LINDA MOTTRAM: Flawed, naïve, unbalanced and a demonstration of an inability to grasp the Middle East, that's been some of the newspaper reaction from the Middle East to US President George W. Bush's much touted blueprint yesterday for solving the Israel/ Palestinian conflict.
What's surprising is that the criticism comes not from the Arab press but from Israel's most senior correspondents who say that while the Sharon government may have scored a political coup, Israelis and Palestinians have nothing to look forward to.
Middle East correspondent Tim Palmer reports from Jerusalem.
TIM PALMER: Business as usual for Yasser Arafat, still meeting world leaders in Ramallah, in this case the French Foreign Minister, despite the use by label George W. Bush attached to him yesterday.
"Definitely not," Yasser Arafat said when asked if President Bush had been talking about him when he called for a change in the Palestinian government.

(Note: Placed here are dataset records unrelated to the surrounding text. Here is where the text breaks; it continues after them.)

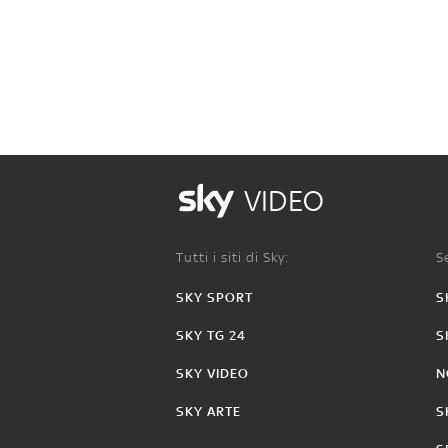
VIDEO
Tutti i siti di Sky:
Se
SKY SPORT
S
SKY TG 24
S
SKY VIDEO
N
SKY ARTE
S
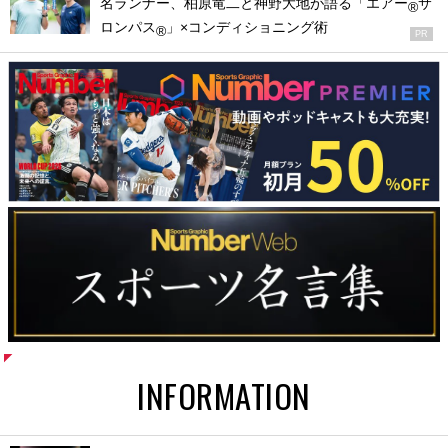
名ランナー、柏原竜二と神野大地が語る「エアー
サ
®
ロンパス
」×コンディショニング術
®
PR
INFORMATION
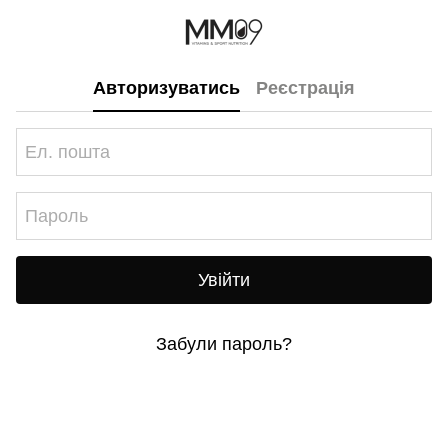
Авторизуватись
Реєстрація
Увійти
Забули пароль?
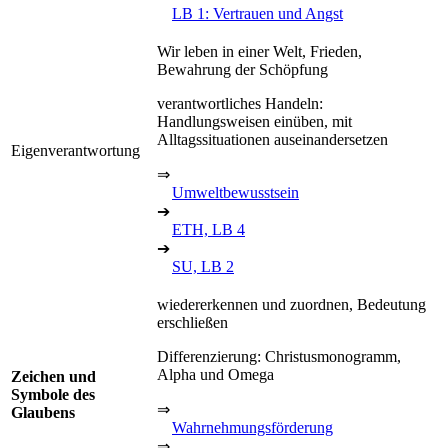
LB 1: Vertrauen und Angst
Wir leben in einer Welt, Frieden,
Bewahrung der Schöpfung
verantwortliches Handeln:
Handlungsweisen einüben, mit
Alltagssituationen auseinandersetzen
Eigenverantwortung
⇒
Umweltbewusstsein
➔
ETH, LB 4
➔
SU, LB 2
wiedererkennen und zuordnen, Bedeutung
erschließen
Differenzierung: Christusmonogramm,
Alpha und Omega
Zeichen und
Symbole des
⇒
Glaubens
Wahrnehmungsförderung
⇒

Certainly there's been no clamour from Palestinians to take to the streets and seize on Mr Bush's somewhat vague promise of a provisional Palestinian state years from now if they do install new leaders. Perhaps because, in the West Bank at least, more than half a million of them live behind closed doors under curfew.
Hebron, the latest city reinvaded by Israeli troops and tanks sent by a government which knows there's no sniff of a demand from the White House now that they leave the territories.
Palestinian political scientist, Hisham Ahmed, said the Palestinian people have no incentive to pursue the distant Bush vision.
HISHAM AHMED: I find it to be most disappointing for all other American Presidential speeches since the beginning of the question of Palestine and I tend to believe that it was preferred in the corridors of the Israeli government rather than in the corridors of the White House.